• [MATERIAL PROVIDED]:

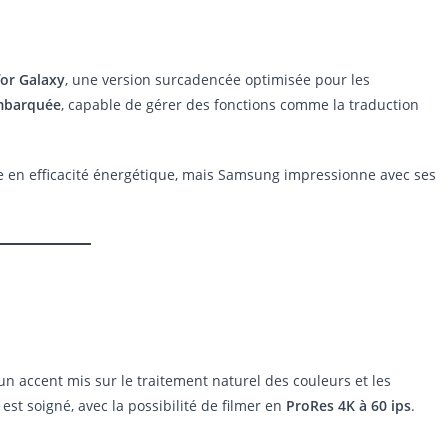
or Galaxy
, une version surcadencée optimisée pour les
 embarquée
, capable de gérer des fonctions comme la traduction
e en efficacité énergétique, mais Samsung impressionne avec ses
un accent mis sur le traitement naturel des couleurs et les
st soigné, avec la possibilité de filmer en
ProRes 4K à 60 ips
.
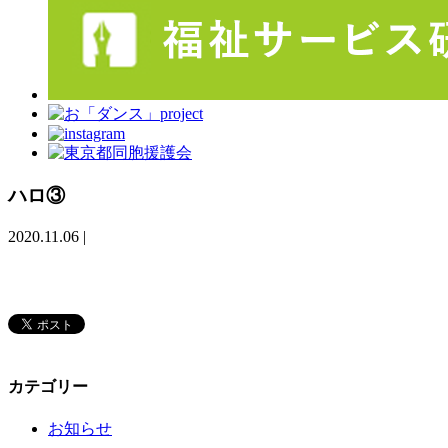
ハロ③
2020.11.06
|
カテゴリー
お知らせ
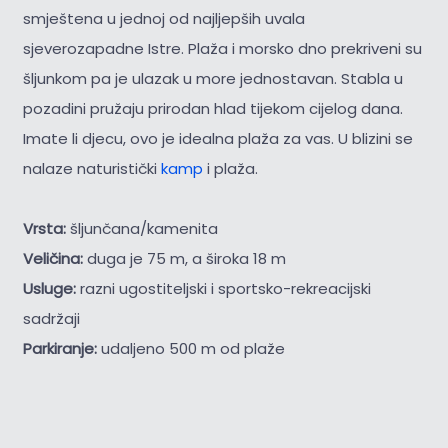
smještena u jednoj od najljepših uvala
sjeverozapadne Istre. Plaža i morsko dno prekriveni su
šljunkom pa je ulazak u more jednostavan. Stabla u
pozadini pružaju prirodan hlad tijekom cijelog dana.
Imate li djecu, ovo je idealna plaža za vas. U blizini se
nalaze naturistički
kamp
i plaža.
Vrsta:
šljunčana/kamenita
Veličina:
duga je 75 m, a široka 18 m
Usluge:
razni ugostiteljski i sportsko-rekreacijski
sadržaji
Parkiranje:
udaljeno 500 m od plaže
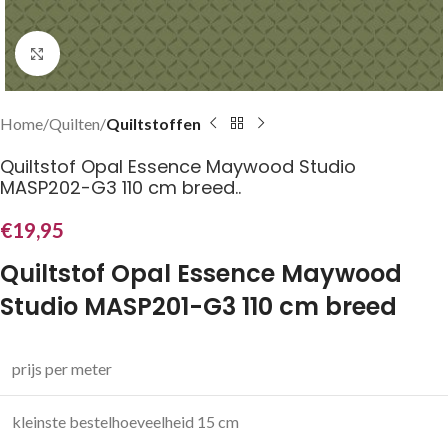
Klik om te vergroten
Home
Quilten
Quiltstoffen
Quiltstof Opal Essence Maywood Studio
MASP202-G3 110 cm breed..
€
19,95
Quiltstof Opal Essence Maywood
Studio MASP201-G3 110 cm breed
prijs per meter
kleinste bestelhoeveelheid 15 cm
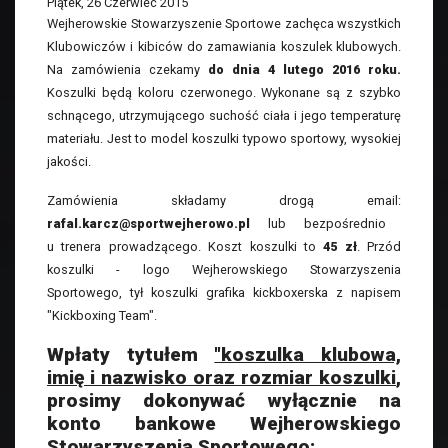
Piątek, 26 Czerwiec 2015
Wejherowskie Stowarzyszenie Sportowe zachęca wszystkich
Klubowiczów i kibiców do zamawiania koszulek klubowych.
Na zamówienia czekamy
do dnia 4 lutego 2016 roku.
Koszulki będą koloru czerwonego. Wykonane są z szybko
schnącego, utrzymującego suchość ciała i jego temperaturę
materiału. Jest to model koszulki typowo sportowy, wysokiej
jakości.
Zamówienia składamy drogą email:
rafal.karcz@sportwejherowo.pl
lub bezpośrednio
u trenera prowadzącego. Koszt koszulki to
45 zł
. Przód
koszulki - logo Wejherowskiego Stowarzyszenia
Sportowego, tył koszulki grafika kickboxerska z napisem
"Kickboxing Team".
Wpłaty tytułem
"koszulka klubowa,
imię i nazwisko oraz rozmiar koszulki
,
prosimy dokonywać wyłącznie na
konto bankowe Wejherowskiego
Stowarzyszenia Sportowego:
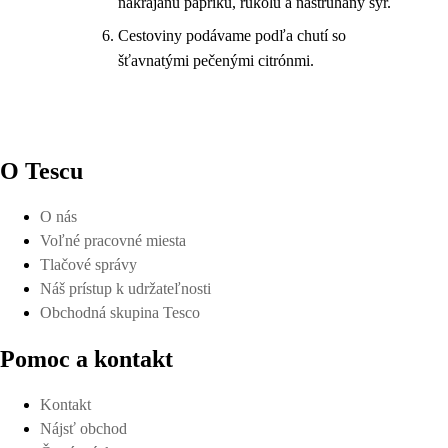
nakrájanú papriku, rukolu a nastrúhaný syr.
Cestoviny podávame podľa chutí so
šťavnatými pečenými citrónmi.
O Tescu
O nás
Voľné pracovné miesta
Tlačové správy
Náš prístup k udržateľnosti
Obchodná skupina Tesco
Pomoc a kontakt
Kontakt
Nájsť obchod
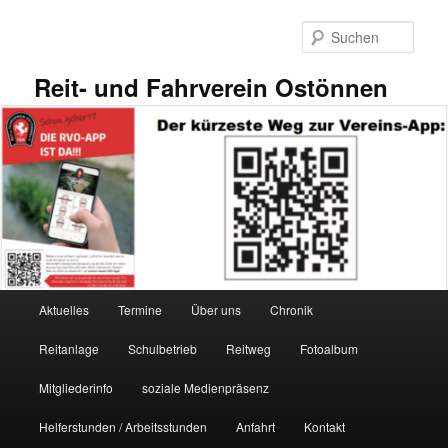
Zum
primären
Such
Inhalt
springen
Reit- und Fahrverein Ostönnen
Hauptmenü
Aktuelles
Termine
Über uns
Chronik
Reitanlage
Schulbetrieb
Reitweg
Fotoalbum
Mitgliederinfo
soziale Medienpräsenz
Helferstunden / Arbeitsstunden
Anfahrt
Kontakt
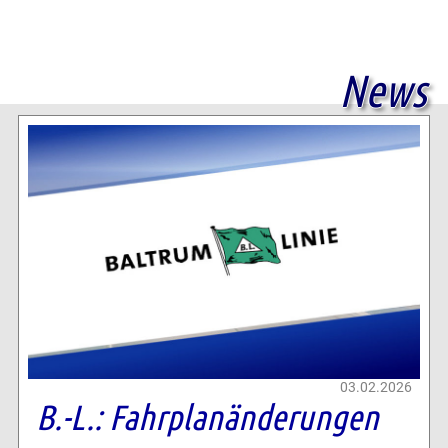
News
03.02.2026
B.-L.: Fahrplanänderungen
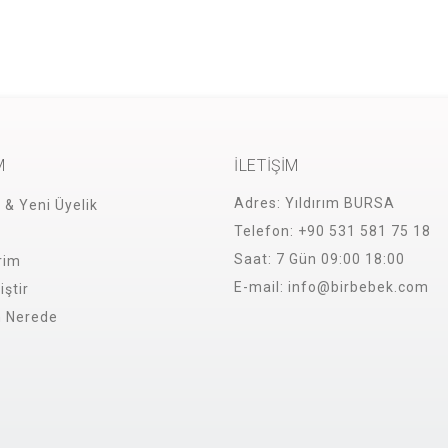
M
İLETİŞİM
Adres:
Yıldırım BURSA
i & Yeni Üyelik
Telefon:
+90 531 581 75 18
Saat:
7 Gün 09:00 18:00
rim
E-mail:
info@birbebek.com
iştir
m Nerede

• [WORK REQUEST]: Output nothing but the records above, word for word, with the pictures removed.

• [REPLY]:
or Galaxy
, une version surcadencée optimisée pour les
 embarquée
, capable de gérer des fonctions comme la traduction
e en efficacité énergétique, mais Samsung impressionne avec ses
un accent mis sur le traitement naturel des couleurs et les
st soigné, avec la possibilité de filmer en
ProRes 4K à 60 ips
.
ハロ③
2020.11.06
|
カテゴリー
お知らせ
smještena u jednoj od najljepših uvala
sjeverozapadne Istre. Plaža i morsko dno prekriveni su
šljunkom pa je ulazak u more jednostavan. Stabla u
pozadini pružaju prirodan hlad tijekom cijelog dana.
Imate li djecu, ovo je idealna plaža za vas. U blizini se
nalaze naturistički
kamp
i plaža.
Vrsta:
šljunčana/kamenita
Veličina:
duga je 75 m, a široka 18 m
Usluge:
razni ugostiteljski i sportsko-rekreacijski
sadržaji
Parkiranje:
udaljeno 500 m od plaže
Klik om te vergroten
Home
Quilten
Quiltstoffen
Quiltstof Opal Essence Maywood Studio
MASP202-G3 110 cm breed..
€
19,95
Quiltstof Opal Essence Maywood
Studio MASP201-G3 110 cm breed
prijs per meter
kleinste bestelhoeveelheid 15 cm
Piątek, 26 Czerwiec 2015
Wejherowskie Stowarzyszenie Sportowe zachęca wszystkich
Klubowiczów i kibiców do zamawiania koszulek klubowych.
Na zamówienia czekamy
do dnia 4 lutego 2016 roku.
Koszulki będą koloru czerwonego. Wykonane są z szybko
schnącego, utrzymującego suchość ciała i jego temperaturę
materiału. Jest to model koszulki typowo sportowy, wysokiej
jakości.
Zamówienia składamy drogą email:
rafal.karcz@sportwejherowo.pl
lub bezpośrednio
u trenera prowadzącego. Koszt koszulki to
45 zł
. Przód
koszulki - logo Wejherowskiego Stowarzyszenia
Sportowego, tył koszulki grafika kickboxerska z napisem
"Kickboxing Team".
Wpłaty tytułem
"koszulka klubowa,
imię i nazwisko oraz rozmiar koszulki
,
prosimy dokonywać wyłącznie na
konto bankowe Wejherowskiego
Stowarzyszenia Sportowego:
nakrájanú papriku, rukolu a nastrúhaný syr.
Cestoviny podávame podľa chutí so
šťavnatými pečenými citrónmi.
O Tescu
O nás
Voľné pracovné miesta
Tlačové správy
Náš prístup k udržateľnosti
Obchodná skupina Tesco
Pomoc a kontakt
Kontakt
Nájsť obchod
Zum
primären
Such
Inhalt
springen
Reit- und Fahrverein Ostönnen
Hauptmenü
Aktuelles
Termine
Über uns
Chronik
Reitanlage
Schulbetrieb
Reitweg
Fotoalbum
Mitgliederinfo
soziale Medienpräsenz
Helferstunden / Arbeitsstunden
Anfahrt
Kontakt
News
03.02.2026
B.-L.: Fahrplanänderungen
M
İLETİŞİM
Adres:
Yıldırım BURSA
i & Yeni Üyelik
Telefon:
+90 531 581 75 18
Saat:
7 Gün 09:00 18:00
rim
E-mail:
info@birbebek.com
iştir
m Nerede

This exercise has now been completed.